October 12, 2006

 

CBOT Corn Review on Wednesday: Settles higher on wheat spillover

 

 

Chicago Board of Trade corn futures ended with moderate gains Wednesday as spillover support from wheat pushed corn futures higher.

 

December corn gained 8 1/2 cents to US$2.84 per bushel, and March rose 6 cents to US$2.94. e-CBOT day session volume in December was 66,958 contracts.

 

"Corn's rally was wheat related," said Brian Hoops, president of Midwest Markets in Yanktonne, S.D.

 

Wheat was limit up on news reports that the Australian Wheat Board wouldn't export wheat from the eastern half of the country because of drought this year, Hoops said.

 

In addition, the wheat-corn spread is at the widest it has been in recent memory and corn will continue to follow the wheat, he added.

 

Light position-squaring after Tuesday's losses and ahead of Thursday's U.S. Department of Agriculture crop production and supply-demand reports also provided support, floor sources said.

 

In a survey conducted by Dow Jones Newswires, the average of 21 analysts' forecasts for 2006-07 corn production is 11.144 billion bushels, 30 million bushels above the USDA September estimate.

 

The average estimate of the crop's yield by 20 analysts was pegged at 155.2 bushels per acre, one-half of a bushel higher than the USDA's 154.7 September estimate.

 

The average of 14 analysts' estimates for 2006-07 ending stocks is 1.207 billion bushels, 13 million bushels below the 1.220 billion estimated in September by the USDA.

 

The reports are scheduled for release at 7:30 a.m.

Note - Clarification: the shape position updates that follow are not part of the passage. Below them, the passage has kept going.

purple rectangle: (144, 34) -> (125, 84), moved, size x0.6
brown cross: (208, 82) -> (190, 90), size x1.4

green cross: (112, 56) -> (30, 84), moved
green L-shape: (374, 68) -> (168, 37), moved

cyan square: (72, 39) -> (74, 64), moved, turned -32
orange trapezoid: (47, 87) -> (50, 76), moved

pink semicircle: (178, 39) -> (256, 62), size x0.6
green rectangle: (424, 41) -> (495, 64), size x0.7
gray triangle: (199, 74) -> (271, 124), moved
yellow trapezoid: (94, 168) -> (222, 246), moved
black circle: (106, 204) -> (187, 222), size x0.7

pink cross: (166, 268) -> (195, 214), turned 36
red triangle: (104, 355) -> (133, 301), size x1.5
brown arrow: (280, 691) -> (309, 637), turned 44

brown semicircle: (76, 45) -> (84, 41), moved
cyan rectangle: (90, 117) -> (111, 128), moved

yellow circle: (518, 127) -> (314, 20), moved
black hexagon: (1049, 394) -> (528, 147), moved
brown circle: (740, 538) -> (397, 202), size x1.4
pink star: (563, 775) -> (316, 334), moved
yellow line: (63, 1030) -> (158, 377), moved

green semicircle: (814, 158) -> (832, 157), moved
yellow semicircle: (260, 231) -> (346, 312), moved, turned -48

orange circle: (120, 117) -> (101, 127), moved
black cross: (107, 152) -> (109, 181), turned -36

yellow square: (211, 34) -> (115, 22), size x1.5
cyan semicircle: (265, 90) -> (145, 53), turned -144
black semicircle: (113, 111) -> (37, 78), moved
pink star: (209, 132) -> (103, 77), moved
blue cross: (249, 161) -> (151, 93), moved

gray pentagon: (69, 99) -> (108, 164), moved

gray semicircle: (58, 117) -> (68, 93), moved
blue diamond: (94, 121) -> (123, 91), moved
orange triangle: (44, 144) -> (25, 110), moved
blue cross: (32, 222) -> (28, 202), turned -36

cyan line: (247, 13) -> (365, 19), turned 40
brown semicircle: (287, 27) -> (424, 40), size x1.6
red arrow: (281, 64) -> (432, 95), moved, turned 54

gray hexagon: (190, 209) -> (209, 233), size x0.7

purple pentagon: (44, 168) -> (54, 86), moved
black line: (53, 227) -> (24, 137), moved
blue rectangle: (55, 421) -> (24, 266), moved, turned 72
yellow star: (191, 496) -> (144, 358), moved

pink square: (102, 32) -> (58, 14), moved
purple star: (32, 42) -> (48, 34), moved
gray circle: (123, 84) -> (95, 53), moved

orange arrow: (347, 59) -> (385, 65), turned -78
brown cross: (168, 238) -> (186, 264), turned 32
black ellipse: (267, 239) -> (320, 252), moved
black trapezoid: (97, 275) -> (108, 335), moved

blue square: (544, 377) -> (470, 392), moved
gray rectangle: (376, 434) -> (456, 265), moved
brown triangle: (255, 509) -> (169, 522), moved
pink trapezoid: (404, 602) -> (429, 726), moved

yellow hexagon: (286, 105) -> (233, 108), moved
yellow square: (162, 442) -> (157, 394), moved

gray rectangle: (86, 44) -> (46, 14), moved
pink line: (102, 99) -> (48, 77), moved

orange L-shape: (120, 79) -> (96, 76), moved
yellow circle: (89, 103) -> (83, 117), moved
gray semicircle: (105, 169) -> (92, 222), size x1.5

CDT Thursday.

 

Fund buying also supported futures, a floor analyst said. Overall commodity fund buying was estimated at 6,500 contracts.

 

On open auction technical charts, December remained above most major moving averages. December's 14-day relative strength index stands at 64.90, above Tuesday's 60.75 level. A reading above 70 denotes overbought levels and a reading below 35 indicates oversold conditions.

 

Buyers Wednesday included Fortis, which bought 2,000 December; Fimat, which bought 1,000 December; Calyon, which bought 1,000 December; and FC Stonnee, which bought 500 December.

 

Fimat sold 800 July and 500 December; JP Morgan sold 1,500 December; Rand sold 500 July; and UBS sold 500 December.

 

In options trading, FC Stonnee bought 2,000 December 2007 US$3.20 calls and sold 2,000 December 2007 US$4.20 calls and 2,000 December 2007 US$2.90 puts.

 

Oat futures settled with strong gains as spillover strength from corn and wheat futures pushed prices higher, sources said. New life-of-contract highs were set in December and March.

 

December oats jumped 11 1/4 cents to US$2.31 1/2 per bushel and March gained 9 1/2 cents to US$2.36 1/2.

 

Ethanol futures ended modestly lower in light trade. November ethanol fell 4.5 cents to US$1.85 per gallon and December declined 7.5 cents to US$1.80.